Material supplied:
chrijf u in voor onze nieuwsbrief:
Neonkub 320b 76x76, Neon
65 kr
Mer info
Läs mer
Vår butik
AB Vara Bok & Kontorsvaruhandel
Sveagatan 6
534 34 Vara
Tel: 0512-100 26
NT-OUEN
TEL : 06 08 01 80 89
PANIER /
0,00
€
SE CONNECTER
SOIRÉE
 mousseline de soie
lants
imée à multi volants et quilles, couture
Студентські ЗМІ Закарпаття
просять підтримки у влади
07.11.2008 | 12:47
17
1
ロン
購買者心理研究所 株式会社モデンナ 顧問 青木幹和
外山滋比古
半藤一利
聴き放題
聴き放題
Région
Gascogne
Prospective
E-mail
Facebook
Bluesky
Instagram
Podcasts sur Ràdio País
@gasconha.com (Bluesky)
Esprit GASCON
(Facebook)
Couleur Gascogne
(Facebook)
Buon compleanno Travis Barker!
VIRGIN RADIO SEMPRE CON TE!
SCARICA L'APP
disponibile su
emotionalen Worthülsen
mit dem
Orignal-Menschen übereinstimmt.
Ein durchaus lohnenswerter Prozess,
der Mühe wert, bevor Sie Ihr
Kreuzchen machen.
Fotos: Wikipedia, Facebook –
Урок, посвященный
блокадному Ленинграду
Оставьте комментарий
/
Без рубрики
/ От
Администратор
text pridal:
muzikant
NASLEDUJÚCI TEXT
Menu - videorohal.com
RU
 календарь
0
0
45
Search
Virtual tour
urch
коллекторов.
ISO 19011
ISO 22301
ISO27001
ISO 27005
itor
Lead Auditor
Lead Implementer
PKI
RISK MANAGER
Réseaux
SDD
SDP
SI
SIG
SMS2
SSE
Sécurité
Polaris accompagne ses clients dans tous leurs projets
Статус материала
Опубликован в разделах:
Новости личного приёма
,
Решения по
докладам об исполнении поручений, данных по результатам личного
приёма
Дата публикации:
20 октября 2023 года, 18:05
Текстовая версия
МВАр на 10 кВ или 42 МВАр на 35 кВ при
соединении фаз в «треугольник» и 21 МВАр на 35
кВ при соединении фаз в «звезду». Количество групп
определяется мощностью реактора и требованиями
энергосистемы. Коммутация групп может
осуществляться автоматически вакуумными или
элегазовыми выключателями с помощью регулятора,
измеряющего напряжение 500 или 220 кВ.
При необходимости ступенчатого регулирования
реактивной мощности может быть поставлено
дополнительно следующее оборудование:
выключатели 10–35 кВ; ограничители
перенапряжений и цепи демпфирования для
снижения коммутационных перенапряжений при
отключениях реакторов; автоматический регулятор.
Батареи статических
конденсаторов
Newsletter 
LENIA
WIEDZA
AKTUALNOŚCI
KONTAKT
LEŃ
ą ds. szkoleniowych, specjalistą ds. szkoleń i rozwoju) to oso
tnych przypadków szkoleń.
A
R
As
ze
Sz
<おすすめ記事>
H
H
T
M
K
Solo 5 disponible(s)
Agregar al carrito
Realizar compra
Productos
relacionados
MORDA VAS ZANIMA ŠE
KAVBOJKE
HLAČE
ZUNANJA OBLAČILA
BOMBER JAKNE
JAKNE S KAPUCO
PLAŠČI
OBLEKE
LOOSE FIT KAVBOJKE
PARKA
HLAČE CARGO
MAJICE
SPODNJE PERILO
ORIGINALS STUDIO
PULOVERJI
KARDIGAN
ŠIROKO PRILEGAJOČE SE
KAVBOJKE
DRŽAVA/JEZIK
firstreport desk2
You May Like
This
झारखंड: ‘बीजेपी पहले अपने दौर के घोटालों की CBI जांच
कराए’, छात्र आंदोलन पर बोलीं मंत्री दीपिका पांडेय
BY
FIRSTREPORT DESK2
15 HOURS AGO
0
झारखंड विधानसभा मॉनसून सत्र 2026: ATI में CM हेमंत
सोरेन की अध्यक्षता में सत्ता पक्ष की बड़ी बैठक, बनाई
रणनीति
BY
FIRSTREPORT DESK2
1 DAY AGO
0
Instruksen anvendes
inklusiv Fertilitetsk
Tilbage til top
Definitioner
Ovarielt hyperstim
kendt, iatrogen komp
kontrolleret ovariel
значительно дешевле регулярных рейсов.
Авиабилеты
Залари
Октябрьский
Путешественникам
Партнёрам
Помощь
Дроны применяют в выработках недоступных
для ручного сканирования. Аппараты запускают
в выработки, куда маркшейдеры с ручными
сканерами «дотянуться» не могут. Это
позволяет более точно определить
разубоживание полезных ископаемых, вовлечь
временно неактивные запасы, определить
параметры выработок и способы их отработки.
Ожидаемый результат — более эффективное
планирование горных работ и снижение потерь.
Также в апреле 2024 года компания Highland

Exercise: Which lines hold the word "более"? Copy each of them from the records.

Solution below:
позволяет более точно определить
Ожидаемый результат — более эффективное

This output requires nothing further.